Location meublée : l’astuce pour ne pas payer d’impôt

Si vous percevez plus de 4 000 euros de loyer par an, optez pour le régime du réel plutôt que le forfait. C’est plus complexe mais plus avantageux. Pour déclarer les revenus qu’ils tirent de la location de tout ou partie de leur logement, sur des plates-formes type Airbnb, la grande majorité des contribuables concernés choisissent le système du forfait. « Mais à partir de 4 000 euros par an, le régime du réel peut être beaucoup plus intéressant », souligne Claude Robin, président d’Amarris Immo, cabinet d’expertise comptable spécialisé dans l’immobilier. Au point qu’il peut permettre de ne pas payer d’impôt !
  Le régime du micro-BIC Les revenus de location meublée sont soumis au régime des bénéfices industriels et commerciaux (BIC), contrairement aux locations nues qui sont à déclarer comme des revenus fonciers. Lorsque les revenus sont inférieurs à 70 000 euros par an, le régime qui s’applique est celui du micro-BIC, qui propose deux options : le forfait ou le réel. Première option, le forfait Le propriétaire déclare les loyers sur sa déclaration de revenus annuelle à la case micro-BIC. Un abattement de 50 % s’applique. Le chiffre obtenu est réintégré dans l’impôt sur le revenu (IR) et imposé dans la tranche du contribuable. À cela s’ajoute la CSG à 17,2 %. Exemple : j’ai perçu 1 000 euros de loyers en meublé, je suis imposé à 30 %. Je bénéficie d’un abattement de 500 euros (50 %). Sur les 500 euros restants, je paye 30 % + 17,2 % = 47,2 %, soit 236 euros d’impôt. « Attention, il faut déclarer le loyer brut, c’est-à-dire la somme incluant la commission de la plate-forme et les frais de conciergerie s’il y a lieu », alerte Claude Robin. Deuxième option, le réel Ce choix ne pourra s’appliquer que pour les loyers générés en 2019 (pour 2018, c’est l’abattement qui s’appliquera). Dans ce cas, le propriétaire déclare les loyers bruts moins les charges afférentes (électricité, eau…) qui se déduisent en proportion de la période où le bien est proposé à la location. « Si vous mettez votre logement en location quatre mois par an mais que vous ne l’avez loué que deux mois, vous pouvez déduire les charges sur quatre mois », précise Claude Robin.
  L’amortissement Outre les charges citées plus haut, le réel permet de déduire un amortissement du logement lui-même. Exemple : mon appartement vaut 300 000 euros et je l’amortis sur vingt-cinq ans, soit 12 000 euros par an. Je loue quatre mois par an : je peux déduire 4/12, soit 4 000 euros, en les ajoutant aux charges déductibles.
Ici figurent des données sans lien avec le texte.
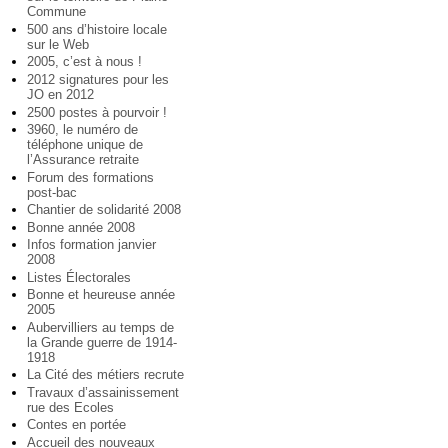
Commune
500 ans d’histoire locale
sur le Web
2005, c’est à nous !
2012 signatures pour les
JO en 2012
2500 postes à pourvoir !
3960, le numéro de
téléphone unique de
l’Assurance retraite
Forum des formations
post-bac
Chantier de solidarité 2008
Bonne année 2008
Infos formation janvier
2008
Listes Électorales
Bonne et heureuse année
2005
Aubervilliers au temps de
la Grande guerre de 1914-
1918
La Cité des métiers recrute
Travaux d’assainissement
rue des Ecoles
Contes en portée
Accueil des nouveaux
Une fois ces dernières déduites des loyers, « si le résultat est positif, le montant s’intègre au revenu imposable, détaille Claude Robin. S’il est négatif, ce déficit est reportable sur les bénéfices futurs. » Donc non seulement vous n’avez aucun impôt à payer cette année-là, mais en plus vous pouvez l’utiliser pour réduire vos impôts l’année suivante ! Formalités La somme obtenue est à déclarer avec la déclaration de revenus grâce au formulaire 2042-C-pro. Dans les quinze jours du début d’activité, le propriétaire doit renvoyer le formulaire Cerfa P0i. Sa déclaration doit, en outre, être complétée par les imprimés 2031 à 2033, au plus tard en mai 2020 pour les loyers perçus en 2019. Cette liasse fiscale doit être obligatoirement envoyée au fisc par télétransmission sur le site des impôts.
Il est également possible de s’adresser à un expert-comptable. Dans ce cas, la loi prévoit une réduction d’impôt « pour frais de comptabilité » des deux tiers de la somme payée, plafonnée à 915 euros. « Si la déclaration au réel vous est facturée 684 euros TTC, vous déduirez 456 euros du montant de votre impôt sur le revenu », détaille Claude Robin, qui a mis en place un simulateur pour permettre aux propriétaires qui font de la location meublée d’évaluer le régime le plus avantageux.